Edited by Tom Dawson, Courtney Nimura; Elías López-Romero; and Marie-Yvane Daire Oxbow Books: Barnsley, ENG, 2017
What a relief it is to read a hopeful book about climate change response; and even more so when it shows the exciting ways cultural heritage professionals are using science and the humanities to build new knowledge for managing heritage resources around the globe.
Public Archaeology & Climate Change is a collection of essays by professionals addressing the decisions we have come to know as “advance the line, hold the line, retreat the line, or do nothing” (Cooper, et al. 2007). The authors and their colleagues are researching and testing how we professionals will be able to make informed choices about which actions to recommend. They don’t pretend to have all the answers, but they have many more to offer than our field has been able to muster previously. And the authors don’t only speak Archaeology.
These eighteen essays are clearly-written, and very accessible to non-professionals. They also provide important and reliable examples for other professionals advancing research in the management of archaeological sites threated by the impacts of a changing climate on sites within the world’s ice packs and the line of wildfires, and in its coastal zones.
The text starts with excellent overviews of the challenges of climate change to cultural heritage sites worldwide. The examples in the sixteen following essays address both sides of our protection challenge: how to create the most effective tools for assessing vulnerability, documenting change, and planning responses; and how to raise awareness among visitors and galvanize citizen scientists in a shared mission of caring for these heritage resources.
The essays present work, in no particular order, in Great Britain, Ireland, France, the United States, the Lesser Antilles, Iberia, Uruguay, Japan, France, Australia, Iceland, and Greenland. This variety of locations provides lessons in understanding regional climate-change issues and the varying climate impacts around the world.
The projects address assessment and monitoring of a variety of sites; indigenous knowledge in resource management; citizen science and participation in identifying, monitoring and protecting sites; use of humanities resources to understand comparative impacts of climate change historically and today, including the accelerating rates of degradation; developing new protection policies; and using tested conservation communication techniques to develop climate stories to raise awareness among visitors to cultural heritage sites.
There are too many bright lights to list here. I can say that there are enough that I commend this book to you for the excellent academic advancement it offers the field. I can also say that I have put it into my teaching syllabus for the graduate class I lead on the social relevance of environmental sustainability and climate change in museums.

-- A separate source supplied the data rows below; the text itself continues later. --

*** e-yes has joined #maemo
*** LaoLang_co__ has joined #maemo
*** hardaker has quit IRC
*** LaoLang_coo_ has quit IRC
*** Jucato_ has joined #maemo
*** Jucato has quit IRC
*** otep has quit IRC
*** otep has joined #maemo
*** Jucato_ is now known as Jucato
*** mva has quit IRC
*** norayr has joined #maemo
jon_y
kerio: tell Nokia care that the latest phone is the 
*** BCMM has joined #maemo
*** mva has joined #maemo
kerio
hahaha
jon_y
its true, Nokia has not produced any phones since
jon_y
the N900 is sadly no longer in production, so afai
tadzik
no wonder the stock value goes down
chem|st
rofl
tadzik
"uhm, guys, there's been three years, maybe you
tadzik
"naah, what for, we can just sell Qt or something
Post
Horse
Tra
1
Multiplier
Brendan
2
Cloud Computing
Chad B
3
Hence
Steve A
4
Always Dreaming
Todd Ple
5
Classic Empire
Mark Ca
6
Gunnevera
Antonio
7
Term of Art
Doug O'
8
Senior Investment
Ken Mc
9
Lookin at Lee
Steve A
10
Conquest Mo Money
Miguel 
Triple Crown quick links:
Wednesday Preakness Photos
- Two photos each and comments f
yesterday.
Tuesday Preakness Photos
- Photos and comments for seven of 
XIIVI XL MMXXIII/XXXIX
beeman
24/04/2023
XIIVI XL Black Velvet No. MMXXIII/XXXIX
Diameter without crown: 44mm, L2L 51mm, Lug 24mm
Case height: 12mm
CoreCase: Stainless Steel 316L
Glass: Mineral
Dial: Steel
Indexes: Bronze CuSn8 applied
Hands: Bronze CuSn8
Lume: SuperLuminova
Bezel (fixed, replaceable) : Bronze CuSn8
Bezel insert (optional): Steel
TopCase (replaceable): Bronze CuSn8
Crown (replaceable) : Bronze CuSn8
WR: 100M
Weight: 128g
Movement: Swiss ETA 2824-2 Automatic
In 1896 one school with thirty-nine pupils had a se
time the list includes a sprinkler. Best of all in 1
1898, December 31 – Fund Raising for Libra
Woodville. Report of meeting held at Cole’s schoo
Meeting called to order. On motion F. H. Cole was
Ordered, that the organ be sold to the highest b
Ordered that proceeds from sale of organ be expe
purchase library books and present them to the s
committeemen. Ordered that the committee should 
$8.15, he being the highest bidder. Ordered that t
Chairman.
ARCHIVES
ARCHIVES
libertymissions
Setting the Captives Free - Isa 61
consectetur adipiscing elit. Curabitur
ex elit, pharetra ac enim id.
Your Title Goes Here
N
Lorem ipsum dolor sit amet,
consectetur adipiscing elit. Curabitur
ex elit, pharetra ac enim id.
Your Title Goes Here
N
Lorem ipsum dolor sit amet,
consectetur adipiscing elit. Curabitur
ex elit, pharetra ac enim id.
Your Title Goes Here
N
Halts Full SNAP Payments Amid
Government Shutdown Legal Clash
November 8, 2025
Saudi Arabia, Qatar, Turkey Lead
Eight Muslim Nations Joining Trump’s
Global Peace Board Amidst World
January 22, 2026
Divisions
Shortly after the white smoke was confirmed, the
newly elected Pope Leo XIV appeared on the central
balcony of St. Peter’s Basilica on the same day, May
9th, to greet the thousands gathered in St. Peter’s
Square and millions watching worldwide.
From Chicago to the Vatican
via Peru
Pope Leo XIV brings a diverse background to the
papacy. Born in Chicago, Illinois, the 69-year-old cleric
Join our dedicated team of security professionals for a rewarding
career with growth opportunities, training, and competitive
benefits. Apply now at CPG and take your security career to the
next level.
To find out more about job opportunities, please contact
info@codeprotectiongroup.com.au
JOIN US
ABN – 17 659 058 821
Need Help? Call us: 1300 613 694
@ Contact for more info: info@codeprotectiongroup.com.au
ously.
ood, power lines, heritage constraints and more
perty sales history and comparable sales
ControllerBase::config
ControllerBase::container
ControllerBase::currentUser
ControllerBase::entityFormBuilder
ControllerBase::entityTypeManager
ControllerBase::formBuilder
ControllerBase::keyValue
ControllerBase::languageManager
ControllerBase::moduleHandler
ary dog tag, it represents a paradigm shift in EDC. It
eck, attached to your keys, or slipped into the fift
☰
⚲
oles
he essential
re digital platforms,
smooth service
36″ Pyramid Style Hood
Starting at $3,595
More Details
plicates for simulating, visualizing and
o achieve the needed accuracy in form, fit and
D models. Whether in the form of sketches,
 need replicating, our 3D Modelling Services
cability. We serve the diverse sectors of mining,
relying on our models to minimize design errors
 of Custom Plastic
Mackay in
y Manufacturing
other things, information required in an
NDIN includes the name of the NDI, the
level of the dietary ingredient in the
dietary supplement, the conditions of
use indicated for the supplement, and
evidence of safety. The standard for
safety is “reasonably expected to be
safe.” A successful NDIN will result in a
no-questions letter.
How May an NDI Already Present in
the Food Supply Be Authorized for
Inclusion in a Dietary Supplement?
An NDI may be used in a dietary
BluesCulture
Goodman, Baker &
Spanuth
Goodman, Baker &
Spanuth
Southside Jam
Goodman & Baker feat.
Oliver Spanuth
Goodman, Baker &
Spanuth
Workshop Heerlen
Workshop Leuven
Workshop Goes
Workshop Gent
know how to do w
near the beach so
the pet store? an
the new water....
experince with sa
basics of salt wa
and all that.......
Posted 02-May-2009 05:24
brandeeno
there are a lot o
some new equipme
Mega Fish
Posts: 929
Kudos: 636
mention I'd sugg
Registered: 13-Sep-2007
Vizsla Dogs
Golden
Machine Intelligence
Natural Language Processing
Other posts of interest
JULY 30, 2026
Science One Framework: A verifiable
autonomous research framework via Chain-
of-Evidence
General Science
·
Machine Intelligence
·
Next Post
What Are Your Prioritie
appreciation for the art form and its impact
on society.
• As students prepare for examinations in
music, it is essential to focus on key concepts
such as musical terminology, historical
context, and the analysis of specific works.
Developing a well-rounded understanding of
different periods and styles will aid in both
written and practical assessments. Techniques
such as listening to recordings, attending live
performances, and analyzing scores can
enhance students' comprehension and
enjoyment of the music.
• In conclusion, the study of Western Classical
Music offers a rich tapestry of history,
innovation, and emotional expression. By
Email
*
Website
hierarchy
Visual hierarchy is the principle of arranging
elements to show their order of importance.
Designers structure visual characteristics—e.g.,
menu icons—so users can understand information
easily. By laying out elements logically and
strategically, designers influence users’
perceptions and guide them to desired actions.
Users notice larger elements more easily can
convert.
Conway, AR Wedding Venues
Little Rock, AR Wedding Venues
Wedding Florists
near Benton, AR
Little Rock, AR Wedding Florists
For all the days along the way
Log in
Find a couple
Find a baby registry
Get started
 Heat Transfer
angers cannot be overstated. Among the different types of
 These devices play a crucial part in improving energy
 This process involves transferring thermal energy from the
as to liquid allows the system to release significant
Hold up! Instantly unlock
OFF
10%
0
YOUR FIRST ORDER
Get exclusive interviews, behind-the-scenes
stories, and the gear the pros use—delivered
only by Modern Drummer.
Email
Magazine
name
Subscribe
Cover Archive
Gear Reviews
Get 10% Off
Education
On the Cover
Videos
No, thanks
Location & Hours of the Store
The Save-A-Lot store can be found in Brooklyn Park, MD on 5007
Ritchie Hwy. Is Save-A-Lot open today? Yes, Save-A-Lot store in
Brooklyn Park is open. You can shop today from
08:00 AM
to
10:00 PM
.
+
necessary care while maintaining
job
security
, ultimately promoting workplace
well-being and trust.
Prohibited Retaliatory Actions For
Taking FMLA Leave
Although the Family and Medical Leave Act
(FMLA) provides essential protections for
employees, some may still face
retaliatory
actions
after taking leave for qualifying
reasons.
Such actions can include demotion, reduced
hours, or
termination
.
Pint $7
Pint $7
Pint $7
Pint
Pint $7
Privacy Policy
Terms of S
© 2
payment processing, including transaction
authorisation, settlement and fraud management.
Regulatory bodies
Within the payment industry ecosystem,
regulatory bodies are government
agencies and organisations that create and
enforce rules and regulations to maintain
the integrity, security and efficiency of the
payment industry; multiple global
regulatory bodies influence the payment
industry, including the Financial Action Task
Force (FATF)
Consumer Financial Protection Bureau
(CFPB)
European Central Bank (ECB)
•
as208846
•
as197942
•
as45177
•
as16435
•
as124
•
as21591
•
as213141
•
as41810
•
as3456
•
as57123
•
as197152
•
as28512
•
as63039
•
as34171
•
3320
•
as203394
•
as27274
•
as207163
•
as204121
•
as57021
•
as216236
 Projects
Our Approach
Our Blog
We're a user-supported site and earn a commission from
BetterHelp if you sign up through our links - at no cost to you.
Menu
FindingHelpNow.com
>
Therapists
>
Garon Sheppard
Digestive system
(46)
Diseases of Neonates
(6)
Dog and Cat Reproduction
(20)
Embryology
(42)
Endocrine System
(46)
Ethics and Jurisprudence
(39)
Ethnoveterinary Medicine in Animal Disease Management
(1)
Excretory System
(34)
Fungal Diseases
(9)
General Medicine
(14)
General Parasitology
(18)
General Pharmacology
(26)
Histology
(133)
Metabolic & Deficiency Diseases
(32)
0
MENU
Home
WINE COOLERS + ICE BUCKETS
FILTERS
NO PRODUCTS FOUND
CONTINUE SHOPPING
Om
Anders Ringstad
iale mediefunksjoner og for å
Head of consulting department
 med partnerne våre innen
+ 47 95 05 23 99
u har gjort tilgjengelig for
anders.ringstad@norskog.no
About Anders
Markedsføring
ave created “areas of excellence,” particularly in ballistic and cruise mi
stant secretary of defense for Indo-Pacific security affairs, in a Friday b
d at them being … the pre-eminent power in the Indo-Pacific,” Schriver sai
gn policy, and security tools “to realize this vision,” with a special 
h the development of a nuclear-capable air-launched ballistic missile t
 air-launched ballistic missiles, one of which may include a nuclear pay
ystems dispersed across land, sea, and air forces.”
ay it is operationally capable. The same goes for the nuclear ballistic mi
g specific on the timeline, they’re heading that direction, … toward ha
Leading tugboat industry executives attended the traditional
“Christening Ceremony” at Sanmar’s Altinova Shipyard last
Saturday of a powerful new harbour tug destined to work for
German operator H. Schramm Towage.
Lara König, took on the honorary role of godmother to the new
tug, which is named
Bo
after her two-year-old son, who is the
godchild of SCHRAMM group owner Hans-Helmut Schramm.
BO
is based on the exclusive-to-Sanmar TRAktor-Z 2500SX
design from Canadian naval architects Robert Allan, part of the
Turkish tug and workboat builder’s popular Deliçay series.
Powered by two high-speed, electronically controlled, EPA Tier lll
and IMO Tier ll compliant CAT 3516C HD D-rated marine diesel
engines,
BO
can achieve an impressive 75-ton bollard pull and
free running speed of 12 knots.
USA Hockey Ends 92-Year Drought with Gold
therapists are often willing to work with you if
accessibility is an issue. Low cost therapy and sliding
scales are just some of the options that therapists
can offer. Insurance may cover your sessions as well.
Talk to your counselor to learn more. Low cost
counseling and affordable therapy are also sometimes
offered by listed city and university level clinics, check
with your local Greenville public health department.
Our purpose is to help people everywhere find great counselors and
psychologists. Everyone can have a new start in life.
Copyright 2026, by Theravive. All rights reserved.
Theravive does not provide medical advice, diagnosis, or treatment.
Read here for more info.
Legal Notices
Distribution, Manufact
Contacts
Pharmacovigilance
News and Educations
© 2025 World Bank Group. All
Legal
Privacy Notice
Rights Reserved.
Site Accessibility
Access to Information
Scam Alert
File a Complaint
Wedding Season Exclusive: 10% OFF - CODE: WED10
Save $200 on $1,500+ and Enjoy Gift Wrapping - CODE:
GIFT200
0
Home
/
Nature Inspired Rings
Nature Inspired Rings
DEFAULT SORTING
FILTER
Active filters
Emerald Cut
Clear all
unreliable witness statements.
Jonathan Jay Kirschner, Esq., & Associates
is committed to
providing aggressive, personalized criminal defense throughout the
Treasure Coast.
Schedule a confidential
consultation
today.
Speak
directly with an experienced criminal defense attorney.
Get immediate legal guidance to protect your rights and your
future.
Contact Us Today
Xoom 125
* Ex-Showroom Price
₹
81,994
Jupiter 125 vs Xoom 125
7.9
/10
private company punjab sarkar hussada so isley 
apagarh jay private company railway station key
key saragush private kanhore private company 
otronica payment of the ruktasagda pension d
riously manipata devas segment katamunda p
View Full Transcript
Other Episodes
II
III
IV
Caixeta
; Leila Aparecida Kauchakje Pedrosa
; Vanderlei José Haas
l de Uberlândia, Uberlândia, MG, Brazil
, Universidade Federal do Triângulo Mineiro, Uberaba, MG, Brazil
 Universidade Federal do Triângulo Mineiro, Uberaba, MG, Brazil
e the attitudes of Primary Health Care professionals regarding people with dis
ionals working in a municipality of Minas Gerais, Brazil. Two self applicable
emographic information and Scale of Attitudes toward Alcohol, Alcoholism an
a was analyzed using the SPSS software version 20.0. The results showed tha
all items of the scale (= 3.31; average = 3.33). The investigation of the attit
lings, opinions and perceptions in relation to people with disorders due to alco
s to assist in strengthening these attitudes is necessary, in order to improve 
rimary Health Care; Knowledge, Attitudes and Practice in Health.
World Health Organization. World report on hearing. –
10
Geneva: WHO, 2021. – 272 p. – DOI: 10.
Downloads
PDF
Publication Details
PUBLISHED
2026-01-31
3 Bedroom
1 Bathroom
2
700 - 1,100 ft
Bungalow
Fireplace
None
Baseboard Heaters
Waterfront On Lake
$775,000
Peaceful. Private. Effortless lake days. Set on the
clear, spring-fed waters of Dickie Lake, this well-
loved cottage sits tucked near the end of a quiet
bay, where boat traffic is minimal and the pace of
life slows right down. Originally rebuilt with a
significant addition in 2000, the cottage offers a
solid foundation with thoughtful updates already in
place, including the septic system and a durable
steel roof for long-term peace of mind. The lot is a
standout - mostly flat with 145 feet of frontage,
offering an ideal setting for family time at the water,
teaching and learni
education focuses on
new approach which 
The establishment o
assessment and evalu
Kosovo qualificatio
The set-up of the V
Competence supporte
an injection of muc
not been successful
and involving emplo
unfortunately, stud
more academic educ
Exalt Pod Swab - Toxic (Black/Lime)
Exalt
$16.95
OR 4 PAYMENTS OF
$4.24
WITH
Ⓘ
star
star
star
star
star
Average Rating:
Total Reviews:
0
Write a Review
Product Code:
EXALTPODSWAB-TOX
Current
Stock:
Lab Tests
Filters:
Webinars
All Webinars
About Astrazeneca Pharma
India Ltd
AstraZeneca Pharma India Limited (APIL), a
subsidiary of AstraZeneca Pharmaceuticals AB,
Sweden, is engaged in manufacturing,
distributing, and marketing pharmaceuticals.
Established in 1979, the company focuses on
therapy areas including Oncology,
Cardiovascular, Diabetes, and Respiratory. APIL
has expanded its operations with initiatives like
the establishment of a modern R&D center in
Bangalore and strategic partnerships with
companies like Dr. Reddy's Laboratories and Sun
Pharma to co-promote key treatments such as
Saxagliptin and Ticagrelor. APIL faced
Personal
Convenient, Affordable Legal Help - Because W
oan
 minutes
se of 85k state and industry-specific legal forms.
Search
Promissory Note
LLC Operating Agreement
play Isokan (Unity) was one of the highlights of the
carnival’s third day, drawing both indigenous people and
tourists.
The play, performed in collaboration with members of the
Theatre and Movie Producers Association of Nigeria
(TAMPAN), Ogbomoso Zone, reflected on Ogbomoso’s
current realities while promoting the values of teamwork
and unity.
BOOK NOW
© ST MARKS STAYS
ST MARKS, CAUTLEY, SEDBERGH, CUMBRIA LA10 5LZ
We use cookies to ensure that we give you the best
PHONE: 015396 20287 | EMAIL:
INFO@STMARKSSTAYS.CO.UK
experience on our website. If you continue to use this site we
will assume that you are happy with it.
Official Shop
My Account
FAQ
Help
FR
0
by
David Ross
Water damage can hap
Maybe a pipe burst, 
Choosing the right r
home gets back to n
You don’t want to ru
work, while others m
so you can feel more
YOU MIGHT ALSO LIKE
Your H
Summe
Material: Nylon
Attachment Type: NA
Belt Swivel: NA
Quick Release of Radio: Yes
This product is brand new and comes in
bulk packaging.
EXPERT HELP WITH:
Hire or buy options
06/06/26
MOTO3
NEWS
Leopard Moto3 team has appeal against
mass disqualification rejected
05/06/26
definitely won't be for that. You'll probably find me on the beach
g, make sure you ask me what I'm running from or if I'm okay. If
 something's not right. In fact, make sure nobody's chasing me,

I commend to you, in Chapter two, along with an important overview of the history of climate heritage work, the summaries of the eight most relevant recommendations (of 18) described in the 2016 UNESCO report on climate impacts and World Heritage sites. The recommendations were produced by the United Nations Environment Program and the Union of Concerned Sciences, with collaboration from the International Union for the Conservation of Nature and US-International Council on Monuments and Sites.
Chapter four on “Improving Management Responses to Coastal Change: utilizing sources form archaeology, maps, charts, photographs and art” is incredibly valuable to any historian or cultural resource manager struggling to either find data to demonstrate change, or to illustrate the relevance of historical collections to understanding and explaining climate change impacts.
For those exploring effective ways to communicate climate change with visitors, Chapter 12 is a must-read. “Every place has a climate story: finding and sharing climate change stories with cultural heritage” describes the why and how of the National Park Services work to establish a method of communicating climate change stories that is adaptable for any part, climate story, and listener. The particular value here is the reminder to meet the learner where they are, and to use the myriad of storytelling resources at hand depending upon the interests of the learner and the history of this site.
But each essay is an important read. The story of Scotland's Coastal Heritage at Risk Project is an ideal example of community collaboration from citizens to government to record sites, update information on them, and to help prioritize action. The balance of authors offer similarly important examples of cooperative engagement as they describe ice patch archaeology, rescue archaeology, survey programs among cooperating universities, collaboration with tribal communities. They are a marvelous array of ways public archaeology and climate change response is producing new knowledge in the face of potential disaster.
Public Archaeology& Climate Change is a very important contribution to our field because it offers practitioners encouragement and inspiration as they race climate change to identify, record, and understand impacts on cultural heritage sites, and then to a respond to those threats and impacts.